Common scenarios for serverless GPU compute include compute-intensive workloads like AI model training, inference, and data processing. Serverless GPU compute lets you:
- Use GPU resources only when you need them
- Scale GPU resources based on workload demands
- Pay only for the GPU time you use
- Work in your organization's secure network environment
This capability integrates Microsoft Dev Box with Azure Container Apps to deliver GPU power without requiring developers to manage infrastructure.

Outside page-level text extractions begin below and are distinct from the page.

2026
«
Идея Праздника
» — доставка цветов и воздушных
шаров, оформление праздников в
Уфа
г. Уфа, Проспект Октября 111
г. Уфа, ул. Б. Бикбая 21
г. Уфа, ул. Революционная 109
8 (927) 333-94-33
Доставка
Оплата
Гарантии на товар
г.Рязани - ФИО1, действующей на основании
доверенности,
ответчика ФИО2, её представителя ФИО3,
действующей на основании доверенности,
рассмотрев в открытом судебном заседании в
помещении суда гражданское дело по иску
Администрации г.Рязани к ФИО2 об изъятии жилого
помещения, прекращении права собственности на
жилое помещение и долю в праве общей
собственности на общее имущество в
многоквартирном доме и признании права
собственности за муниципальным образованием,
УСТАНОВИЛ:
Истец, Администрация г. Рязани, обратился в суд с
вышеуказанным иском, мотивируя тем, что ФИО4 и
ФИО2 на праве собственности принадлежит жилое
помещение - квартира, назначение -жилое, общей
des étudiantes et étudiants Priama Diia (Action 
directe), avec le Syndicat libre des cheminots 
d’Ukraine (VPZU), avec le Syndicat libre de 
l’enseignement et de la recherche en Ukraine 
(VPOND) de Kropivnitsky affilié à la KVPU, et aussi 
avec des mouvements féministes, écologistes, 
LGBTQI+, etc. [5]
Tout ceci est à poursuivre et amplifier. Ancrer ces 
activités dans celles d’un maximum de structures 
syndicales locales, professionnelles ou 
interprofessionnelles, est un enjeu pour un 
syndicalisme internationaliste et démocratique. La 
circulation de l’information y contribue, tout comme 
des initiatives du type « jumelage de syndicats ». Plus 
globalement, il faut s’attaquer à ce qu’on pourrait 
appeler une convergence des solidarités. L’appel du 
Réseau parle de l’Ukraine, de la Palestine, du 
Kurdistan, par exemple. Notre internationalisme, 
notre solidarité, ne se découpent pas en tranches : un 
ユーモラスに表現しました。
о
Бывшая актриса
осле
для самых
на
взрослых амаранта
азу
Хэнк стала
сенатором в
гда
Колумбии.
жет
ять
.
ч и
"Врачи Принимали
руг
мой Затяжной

Serverless GPU compute in Dev Box uses Azure Container Apps (ACA). When a developer starts a GPU-enabled shell or tool, Dev Box automatically:
- Creates a connection to a serverless GPU session
- Provisions the necessary GPU resources
- Makes those resources available through the developer's terminal or integrated development environment
- Automatically terminates the session when no longer needed
Prerequisites
- An Azure subscription
- Microsoft.App registered for your subscription
- Microsoft.CognitiveServices registered for your subscription
- A dev center and project
- For more information on creating a dev center and project, see Quickstart: Configure Microsoft Dev Box
- A managed service identity (MSI) configured for the dev center
- For more information on configuring MSI, see Managed Service Identity.
Configure serverless GPU
Administrators control serverless GPU access at the project level through Dev Center. Key management capabilities include:
- Enable/disable GPU access: Control whether projects can use serverless GPU resources.
- Set concurrent GPU limits: Set the maximum number of GPUs that can be used at the same time in a project.

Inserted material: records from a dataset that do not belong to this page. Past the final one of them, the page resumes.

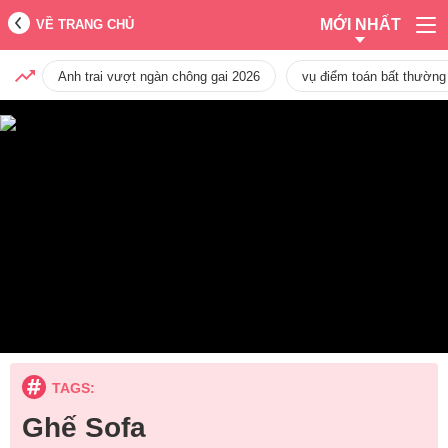
MỚI NHẤT
VỀ TRANG CHỦ
Anh trai vượt ngàn chông gai 2026
vụ điểm toán bất thường
TAGS:
Ghế Sofa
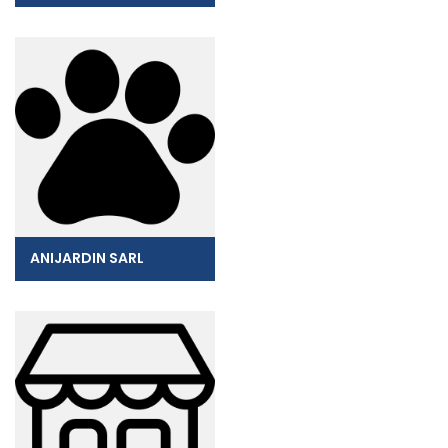
ANIJARDIN SARL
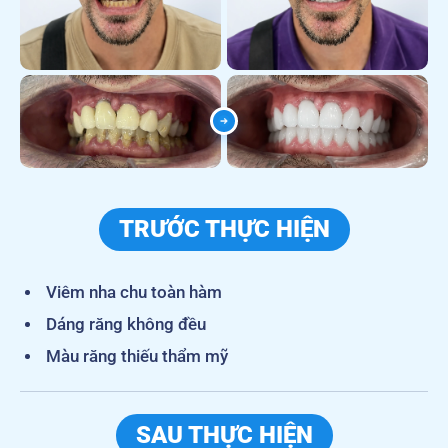
TRƯỚC THỰC HIỆN
Viêm nha chu toàn hàm
Dáng răng không đều
Màu răng thiếu thẩm mỹ
SAU THỰC HIỆN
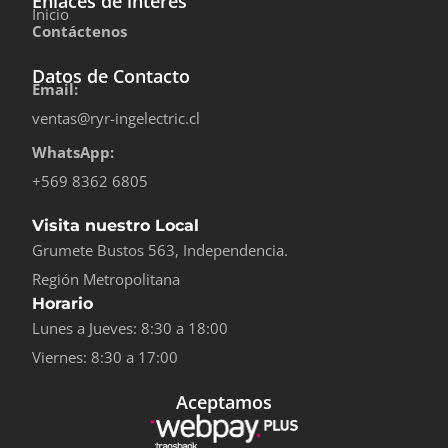
Enlaces de interés
Inicio
Contáctenos
Datos de Contacto
Email:
ventas@ryr-ingelectric.cl
WhatsApp:
+569 8362 6805
Visita nuestro Local
Grumete Bustos 563, Independencia.
Región Metropolitana
Horario
Lunes a Jueves: 8:30 a 18:00
Viernes: 8:30 a 17:00
Aceptamos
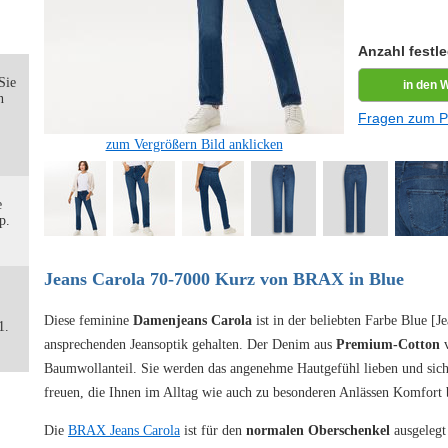
Anzahl festl
Sie
n
Fragen zum P
zum Vergrößern Bild anklicken
e
p.
Jeans Carola 70-7000 Kurz von BRAX in Blue
Diese feminine
Damenjeans Carola
ist in der beliebten Farbe Blue [Je
1.
ansprechenden Jeansoptik gehalten. Der Denim aus
Premium-Cotton
v
Baumwollanteil. Sie werden das angenehme Hautgefühl lieben und sich
freuen, die Ihnen im Alltag wie auch zu besonderen Anlässen Komfort b
Die
BRAX Jeans Carola
ist für den
normalen Oberschenkel
ausgelegt 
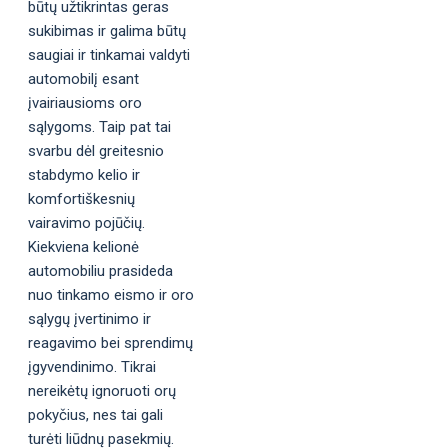
būtų užtikrintas geras
sukibimas ir galima būtų
saugiai ir tinkamai valdyti
automobilį esant
įvairiausioms oro
sąlygoms. Taip pat tai
svarbu dėl greitesnio
stabdymo kelio ir
komfortiškesnių
vairavimo pojūčių.
Kiekviena kelionė
automobiliu prasideda
nuo tinkamo eismo ir oro
sąlygų įvertinimo ir
reagavimo bei sprendimų
įgyvendinimo. Tikrai
nereikėtų ignoruoti orų
pokyčius, nes tai gali
turėti liūdnų pasekmių.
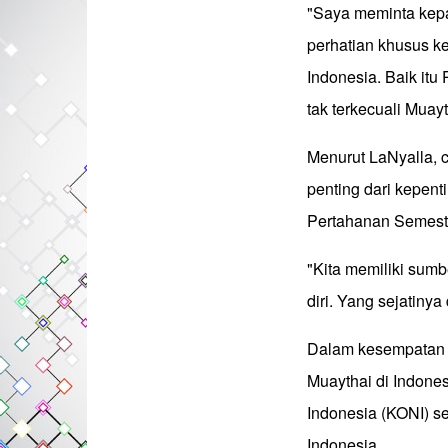
"Saya meminta kep
perhatian khusus k
Indonesia. Baik itu
tak terkecuali Muayt
Menurut LaNyalla, c
penting dari kepen
Pertahanan Semes
"Kita memiliki sumb
diri. Yang sejatiny
Dalam kesempatan i
Muaythai di Indones
Indonesia (KONI) se
Indonesia.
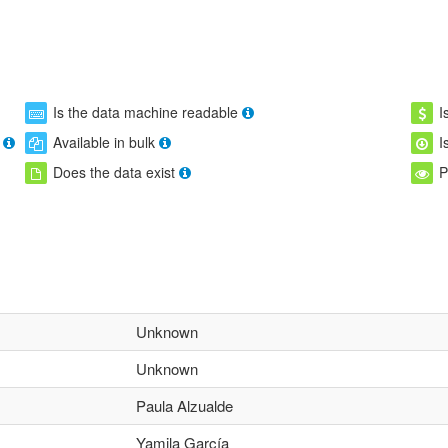
Is the data machine readable
I
Available in bulk
I
Does the data exist
P
Unknown
Unknown
Paula Alzualde
Yamila García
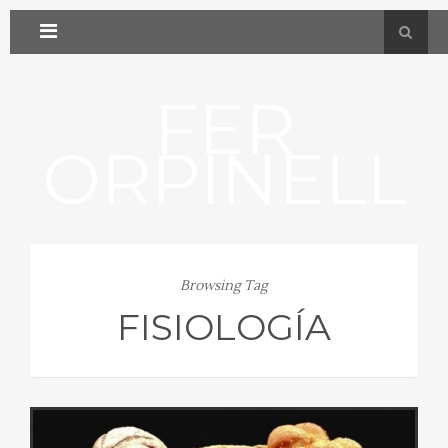
FER
ORPINELL
Browsing Tag
FISIOLOGÍA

Access to serverless GPU resources is managed through project-level properties. When the serverless GPU feature is enabled for a project, all Dev Boxes in that project can use GPU compute. This simple access model removes the need for custom roles or pool-based configurations.
Important
Serverless GPU is available only in specific regions. Your project must be in one of the following regions: BrazilSouth, CanadaCentral, CentralUS, EastUS, EastUS2, SouthCentralUS, or WestUS3.
Register serverless GPU for the subscription
- Sign in to the Azure portal.
- Navigate to your subscription.
- Select Settings > Preview features.
- Select Dev Box Serverless GPU Preview, and then select Register.

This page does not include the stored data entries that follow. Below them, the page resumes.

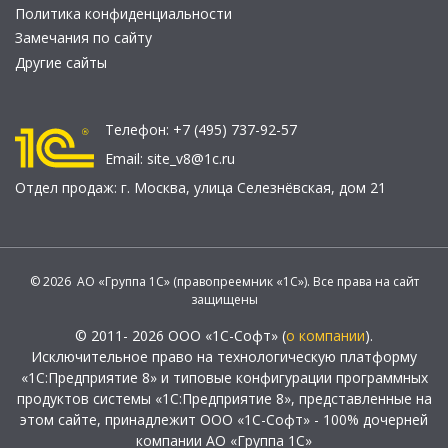
Политика конфиденциальности
Замечания по сайту
Другие сайты
Телефон:
+7 (495) 737-92-57
Email:
site_v8@1c.ru
Отдел продаж:
г. Москва
,
улица Селезнёвская, дом 21
© 2026 АО «Группа 1С» (правопреемник «1С»). Все права на сайт
защищены
© 2011- 2026 ООО «1С-Софт» (
о компании
).
Исключительное право на технологическую платформу
«1С:Предприятие 8» и типовые конфигурации программных
продуктов системы «1С:Предприятие 8», представленные на
этом сайте, принадлежит ООО «1С-Софт» - 100% дочерней
компании АО «Группа 1С»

Enable serverless GPU for a project
- Go to your project.
- Select Settings > Dev box settings.
- Under AI workloads, select Enable, and then select Apply.
Connect to a GPU
After you enable serverless GPU, Dev Box users in that project see GPU options in their terminal and Visual Studio (VS) Code environments.
You can connect using one of these methods:
Method 1: Launch a Dev Box GPU shell
- Open Windows Terminal on your dev box.
- Run the following command:
devbox gpu shell - Connects you to a preconfigured GPU container.
Method 2: Use VS Code with remote tunnels
- Open Windows Terminal on your dev box.
- Run the following command:
devbox gpu shell - Launch Visual Studio Code.
- Install the Remote Tunnels extension.
- Connect to the gpu-session tunnel.